Exercise goal: Please report each line of the data below that contains "einem".
══ Given entries
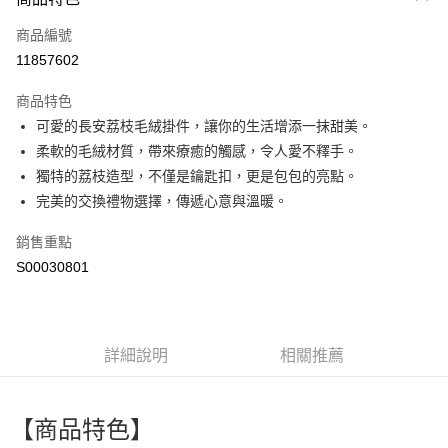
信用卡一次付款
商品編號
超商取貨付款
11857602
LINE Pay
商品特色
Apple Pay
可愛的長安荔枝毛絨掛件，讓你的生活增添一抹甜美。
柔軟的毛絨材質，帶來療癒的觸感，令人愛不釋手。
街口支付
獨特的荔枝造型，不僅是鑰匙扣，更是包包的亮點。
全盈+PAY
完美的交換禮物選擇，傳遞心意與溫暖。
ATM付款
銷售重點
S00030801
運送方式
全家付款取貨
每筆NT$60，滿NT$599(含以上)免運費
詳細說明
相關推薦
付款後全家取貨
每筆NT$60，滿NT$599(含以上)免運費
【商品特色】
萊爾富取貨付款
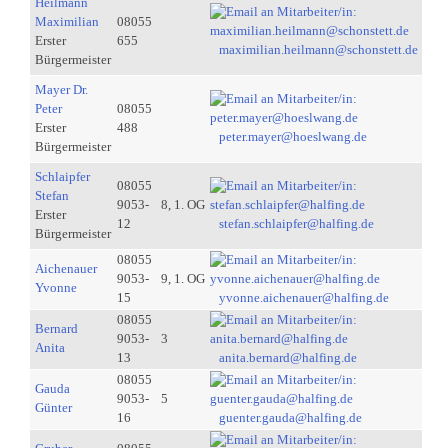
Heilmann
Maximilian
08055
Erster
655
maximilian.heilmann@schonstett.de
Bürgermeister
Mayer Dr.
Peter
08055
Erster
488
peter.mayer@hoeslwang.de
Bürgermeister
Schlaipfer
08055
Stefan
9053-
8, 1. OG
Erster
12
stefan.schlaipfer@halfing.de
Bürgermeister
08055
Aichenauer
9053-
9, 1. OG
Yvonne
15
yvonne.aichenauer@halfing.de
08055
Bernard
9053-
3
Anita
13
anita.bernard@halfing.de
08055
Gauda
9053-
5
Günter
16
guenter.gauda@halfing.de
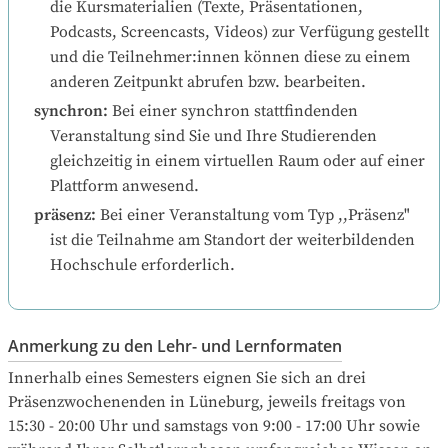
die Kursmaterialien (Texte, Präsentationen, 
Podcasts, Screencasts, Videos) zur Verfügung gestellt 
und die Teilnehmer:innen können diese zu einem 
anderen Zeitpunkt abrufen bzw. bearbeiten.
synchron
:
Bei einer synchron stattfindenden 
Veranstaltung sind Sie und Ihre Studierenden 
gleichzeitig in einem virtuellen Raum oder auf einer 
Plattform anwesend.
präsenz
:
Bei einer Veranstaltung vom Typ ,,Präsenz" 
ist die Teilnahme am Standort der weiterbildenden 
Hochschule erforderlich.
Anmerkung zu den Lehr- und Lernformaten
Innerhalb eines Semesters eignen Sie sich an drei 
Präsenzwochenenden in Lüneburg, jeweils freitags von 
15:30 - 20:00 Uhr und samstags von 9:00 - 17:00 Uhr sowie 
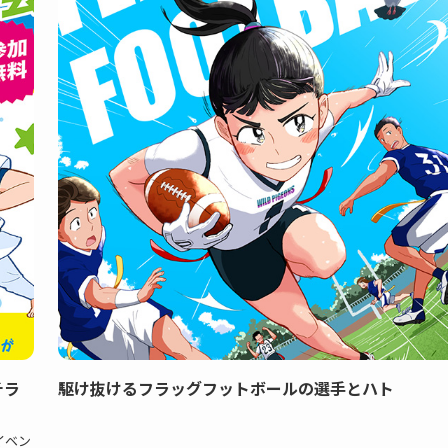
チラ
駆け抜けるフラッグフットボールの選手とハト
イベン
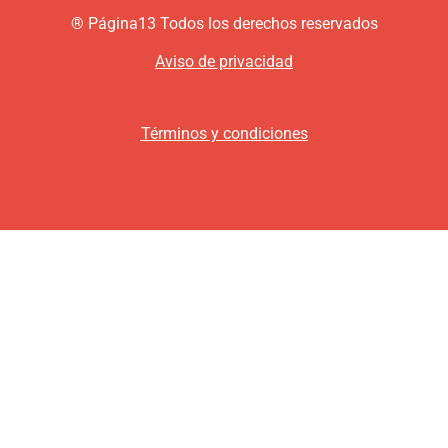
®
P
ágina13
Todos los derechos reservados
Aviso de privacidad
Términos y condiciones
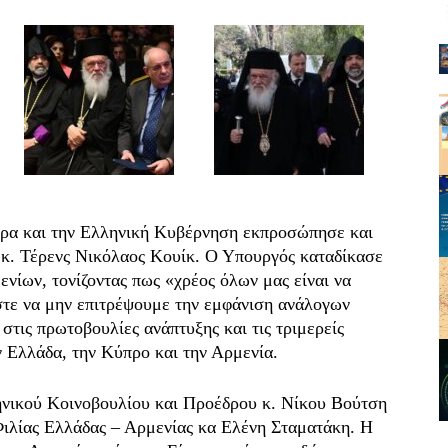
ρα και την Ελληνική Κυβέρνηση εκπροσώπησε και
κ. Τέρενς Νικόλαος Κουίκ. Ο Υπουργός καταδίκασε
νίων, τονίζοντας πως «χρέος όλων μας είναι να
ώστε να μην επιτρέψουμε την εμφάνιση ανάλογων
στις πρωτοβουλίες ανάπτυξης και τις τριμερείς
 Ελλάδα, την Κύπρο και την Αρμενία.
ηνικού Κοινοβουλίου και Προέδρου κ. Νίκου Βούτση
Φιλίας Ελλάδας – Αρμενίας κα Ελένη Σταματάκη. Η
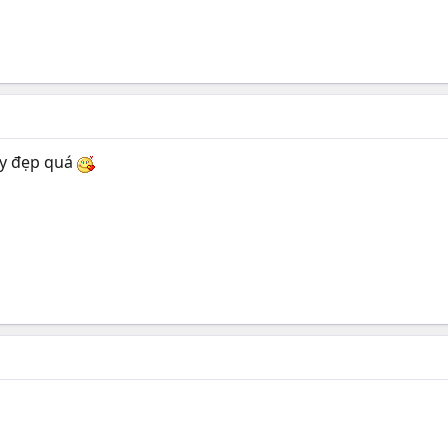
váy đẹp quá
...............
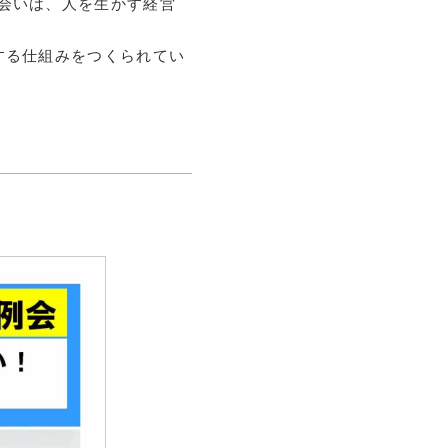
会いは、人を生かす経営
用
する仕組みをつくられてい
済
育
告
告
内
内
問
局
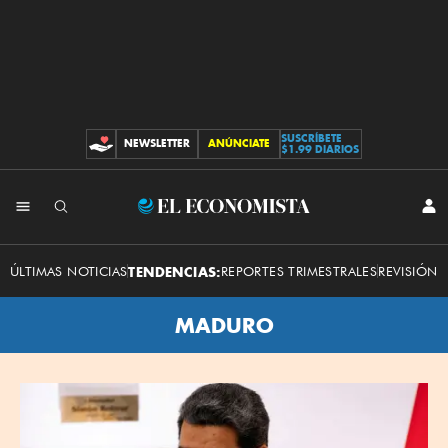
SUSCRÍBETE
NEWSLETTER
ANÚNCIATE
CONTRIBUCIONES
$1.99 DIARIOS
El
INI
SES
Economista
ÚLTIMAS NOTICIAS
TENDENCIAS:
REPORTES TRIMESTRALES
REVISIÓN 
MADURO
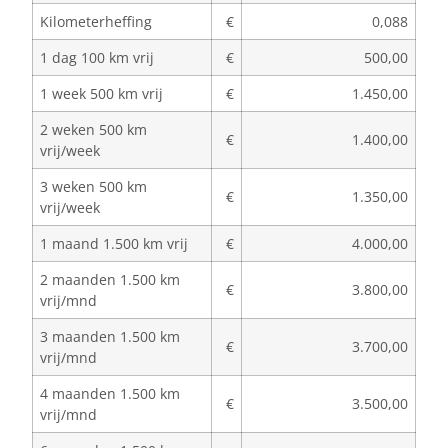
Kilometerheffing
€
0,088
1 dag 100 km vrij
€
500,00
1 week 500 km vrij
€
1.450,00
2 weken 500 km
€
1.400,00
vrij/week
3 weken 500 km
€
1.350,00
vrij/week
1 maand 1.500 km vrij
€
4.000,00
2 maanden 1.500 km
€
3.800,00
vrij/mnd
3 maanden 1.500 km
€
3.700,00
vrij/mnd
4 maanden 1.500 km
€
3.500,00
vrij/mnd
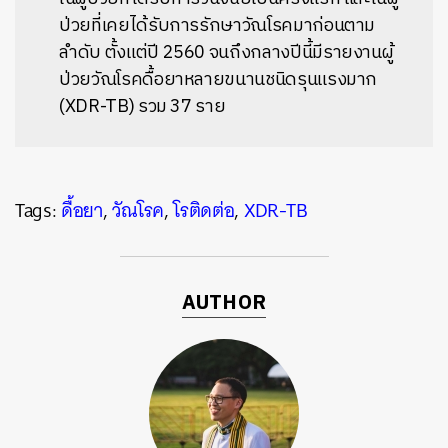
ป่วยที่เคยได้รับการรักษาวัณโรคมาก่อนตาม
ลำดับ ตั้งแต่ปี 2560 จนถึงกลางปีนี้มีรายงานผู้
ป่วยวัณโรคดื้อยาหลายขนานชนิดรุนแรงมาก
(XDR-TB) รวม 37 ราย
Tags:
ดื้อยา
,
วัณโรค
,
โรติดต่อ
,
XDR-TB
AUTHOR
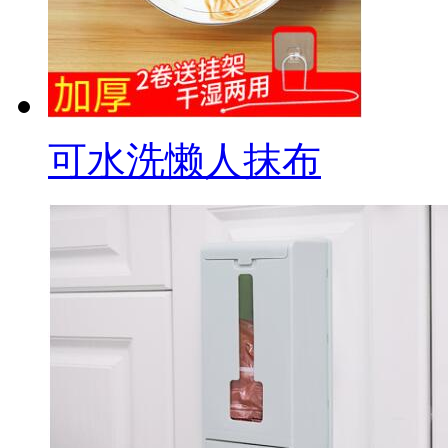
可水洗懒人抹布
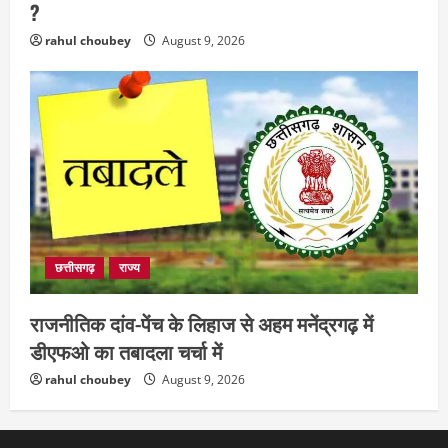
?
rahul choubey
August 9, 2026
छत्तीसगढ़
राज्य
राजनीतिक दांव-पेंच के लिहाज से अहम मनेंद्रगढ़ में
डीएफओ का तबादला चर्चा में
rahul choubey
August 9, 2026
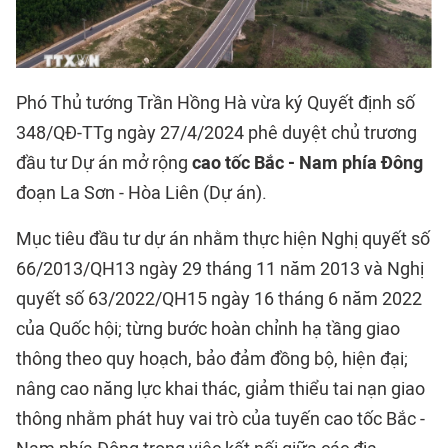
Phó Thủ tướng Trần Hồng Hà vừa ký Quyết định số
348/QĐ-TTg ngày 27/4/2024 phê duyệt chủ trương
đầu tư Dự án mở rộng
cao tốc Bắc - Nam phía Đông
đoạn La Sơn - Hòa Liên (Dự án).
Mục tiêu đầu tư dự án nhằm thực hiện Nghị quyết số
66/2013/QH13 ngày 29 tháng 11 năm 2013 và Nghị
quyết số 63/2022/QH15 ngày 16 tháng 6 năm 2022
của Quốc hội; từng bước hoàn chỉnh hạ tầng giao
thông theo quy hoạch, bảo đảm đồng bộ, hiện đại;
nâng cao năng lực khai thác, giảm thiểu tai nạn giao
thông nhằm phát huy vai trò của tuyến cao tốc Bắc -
════
Answer to this exercise:
und die Teilnehmer:innen können diese zu einem 
gleichzeitig in einem virtuellen Raum oder auf einer 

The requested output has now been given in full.